**Exercise instructions**
Each line that contains "seinen" needs to be copied from the listing.

*** Source material ***

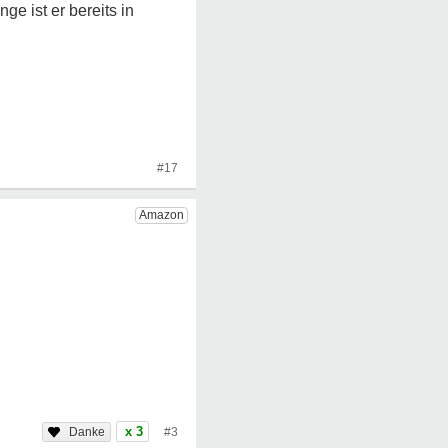
e ist er bereits in
#17
x 3
#3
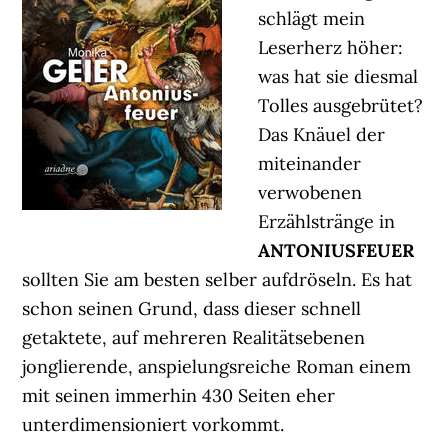
schlägt mein
Leserherz höher:
was hat sie diesmal
Tolles ausgebrütet?
Das Knäuel der
miteinander
verwobenen
Erzählstränge in
ANTONIUSFEUER
sollten Sie am besten selber aufdröseln. Es hat
schon seinen Grund, dass dieser schnell
getaktete, auf mehreren Realitätsebenen
jonglierende, anspielungsreiche Roman einem
mit seinen immerhin 430 Seiten eher
unterdimensioniert vorkommt.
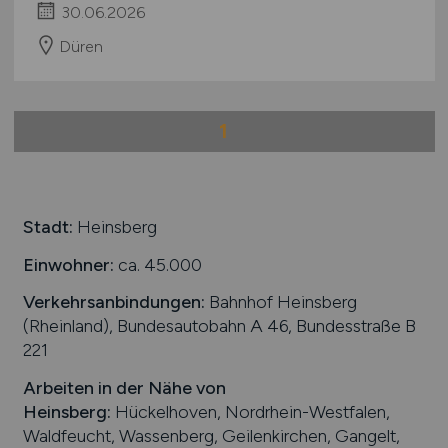
30.06.2026
Düren
1
Stadt:
Heinsberg
Einwohner:
ca. 45.000
Verkehrsanbindungen:
Bahnhof Heinsberg
(Rheinland), Bundesautobahn A 46, Bundesstraße B
221
Arbeiten in der Nähe von
Heinsberg
:
Hückelhoven, Nordrhein-Westfalen,
Waldfeucht, Wassenberg, Geilenkirchen, Gangelt,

***

**Expected answer**
schon seinen Grund, dass dieser schnell
mit seinen immerhin 430 Seiten eher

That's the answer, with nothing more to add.